[Saved data entries]
########################################

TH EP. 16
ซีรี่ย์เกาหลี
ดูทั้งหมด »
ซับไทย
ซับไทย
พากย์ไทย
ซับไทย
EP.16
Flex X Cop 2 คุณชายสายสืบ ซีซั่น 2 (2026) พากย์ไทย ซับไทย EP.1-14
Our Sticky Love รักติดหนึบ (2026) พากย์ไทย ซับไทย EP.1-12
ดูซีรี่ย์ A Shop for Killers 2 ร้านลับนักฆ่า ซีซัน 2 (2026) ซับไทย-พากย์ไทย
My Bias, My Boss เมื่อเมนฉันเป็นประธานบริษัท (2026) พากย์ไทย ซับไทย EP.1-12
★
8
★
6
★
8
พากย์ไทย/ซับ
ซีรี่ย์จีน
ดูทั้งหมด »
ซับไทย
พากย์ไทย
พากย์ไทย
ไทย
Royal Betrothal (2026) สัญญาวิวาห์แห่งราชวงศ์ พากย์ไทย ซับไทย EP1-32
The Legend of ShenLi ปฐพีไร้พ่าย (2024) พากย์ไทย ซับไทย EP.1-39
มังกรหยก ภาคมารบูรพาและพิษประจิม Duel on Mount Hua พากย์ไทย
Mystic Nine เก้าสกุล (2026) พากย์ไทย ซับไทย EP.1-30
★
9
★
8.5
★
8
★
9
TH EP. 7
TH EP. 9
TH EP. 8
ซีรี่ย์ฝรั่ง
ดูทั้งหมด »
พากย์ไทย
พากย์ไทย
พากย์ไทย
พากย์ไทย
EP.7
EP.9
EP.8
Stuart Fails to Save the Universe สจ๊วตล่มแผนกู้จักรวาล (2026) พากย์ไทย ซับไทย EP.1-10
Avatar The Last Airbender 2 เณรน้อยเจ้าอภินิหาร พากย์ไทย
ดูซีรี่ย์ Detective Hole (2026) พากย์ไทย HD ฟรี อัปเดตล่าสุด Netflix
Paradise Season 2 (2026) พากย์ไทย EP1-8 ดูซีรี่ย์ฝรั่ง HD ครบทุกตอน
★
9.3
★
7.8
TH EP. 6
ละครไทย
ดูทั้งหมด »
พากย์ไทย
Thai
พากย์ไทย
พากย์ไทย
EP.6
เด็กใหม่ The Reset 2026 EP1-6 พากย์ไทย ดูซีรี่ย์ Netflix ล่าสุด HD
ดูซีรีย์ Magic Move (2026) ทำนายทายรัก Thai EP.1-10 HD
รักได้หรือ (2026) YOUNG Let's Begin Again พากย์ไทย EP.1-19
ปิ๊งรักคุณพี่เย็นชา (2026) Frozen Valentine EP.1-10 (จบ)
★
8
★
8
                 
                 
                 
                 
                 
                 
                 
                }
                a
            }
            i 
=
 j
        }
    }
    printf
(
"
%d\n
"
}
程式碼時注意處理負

########################################

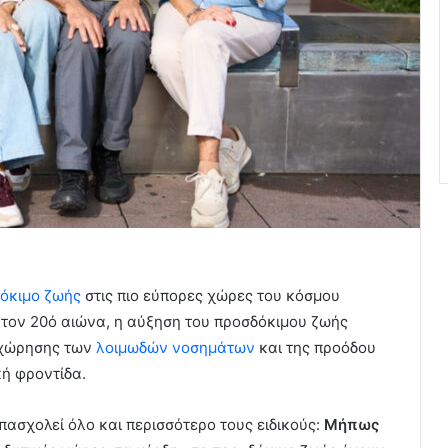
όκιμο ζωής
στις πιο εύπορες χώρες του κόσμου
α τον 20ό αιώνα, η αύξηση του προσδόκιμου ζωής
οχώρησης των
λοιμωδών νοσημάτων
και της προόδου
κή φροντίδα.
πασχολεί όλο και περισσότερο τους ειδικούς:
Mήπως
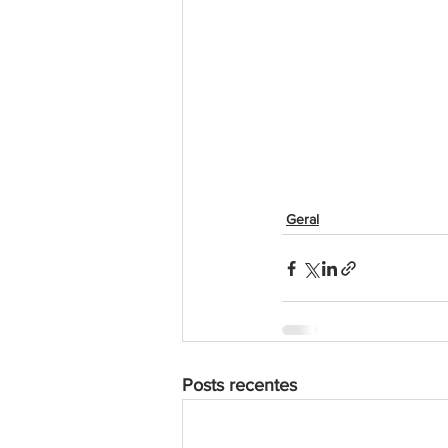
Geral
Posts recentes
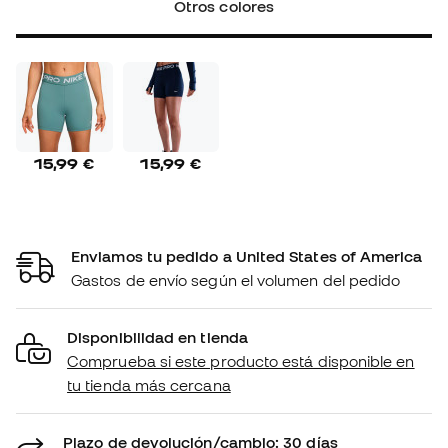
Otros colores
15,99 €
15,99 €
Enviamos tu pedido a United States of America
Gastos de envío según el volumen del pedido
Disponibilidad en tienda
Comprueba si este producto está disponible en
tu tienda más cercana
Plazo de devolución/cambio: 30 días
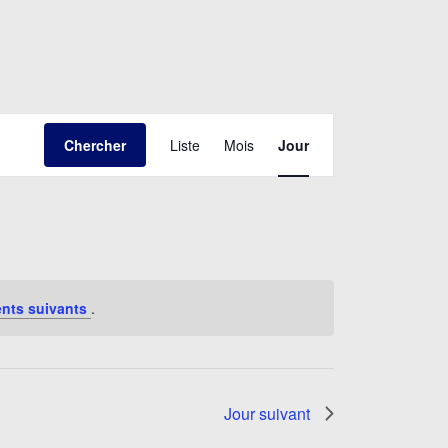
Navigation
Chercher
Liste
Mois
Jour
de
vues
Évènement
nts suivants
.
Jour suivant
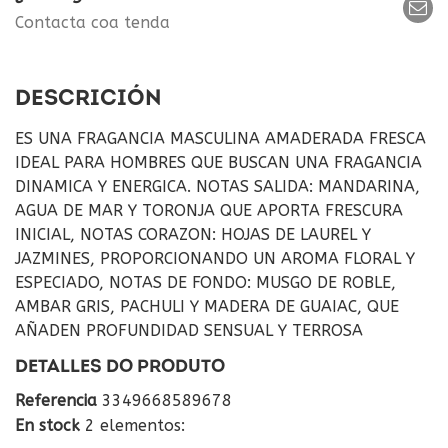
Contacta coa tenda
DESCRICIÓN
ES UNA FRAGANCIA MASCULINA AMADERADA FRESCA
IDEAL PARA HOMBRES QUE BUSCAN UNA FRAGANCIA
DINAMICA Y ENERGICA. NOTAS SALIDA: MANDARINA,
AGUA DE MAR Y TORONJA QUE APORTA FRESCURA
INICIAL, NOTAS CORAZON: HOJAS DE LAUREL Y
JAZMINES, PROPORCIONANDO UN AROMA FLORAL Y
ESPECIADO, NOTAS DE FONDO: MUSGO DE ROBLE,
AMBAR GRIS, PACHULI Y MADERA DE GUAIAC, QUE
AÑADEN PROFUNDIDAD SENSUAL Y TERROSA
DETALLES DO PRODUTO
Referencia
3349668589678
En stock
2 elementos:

########################################

# [Directions for this task]
Lines of the data above that include the string "ζωής" must each be copied.

# [Written answer]
όκιμο ζωής
α τον 20ό αιώνα, η αύξηση του προσδόκιμου ζωής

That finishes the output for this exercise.